■ Requirement
Write out the following records exactly, each one in full.

(Stored records)
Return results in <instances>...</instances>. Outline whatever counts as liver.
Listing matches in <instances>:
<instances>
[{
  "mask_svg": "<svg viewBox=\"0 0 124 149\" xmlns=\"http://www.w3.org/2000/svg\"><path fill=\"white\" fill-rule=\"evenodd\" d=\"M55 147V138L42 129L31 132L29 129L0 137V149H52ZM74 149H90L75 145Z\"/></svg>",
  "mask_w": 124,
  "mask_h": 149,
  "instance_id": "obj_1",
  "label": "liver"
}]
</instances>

■ Solution to this task
Return results in <instances>...</instances>. Outline whatever counts as liver.
Listing matches in <instances>:
<instances>
[{
  "mask_svg": "<svg viewBox=\"0 0 124 149\" xmlns=\"http://www.w3.org/2000/svg\"><path fill=\"white\" fill-rule=\"evenodd\" d=\"M55 147V138L42 129L31 132L29 129L0 137V149H52ZM74 149H90L75 145Z\"/></svg>",
  "mask_w": 124,
  "mask_h": 149,
  "instance_id": "obj_1",
  "label": "liver"
}]
</instances>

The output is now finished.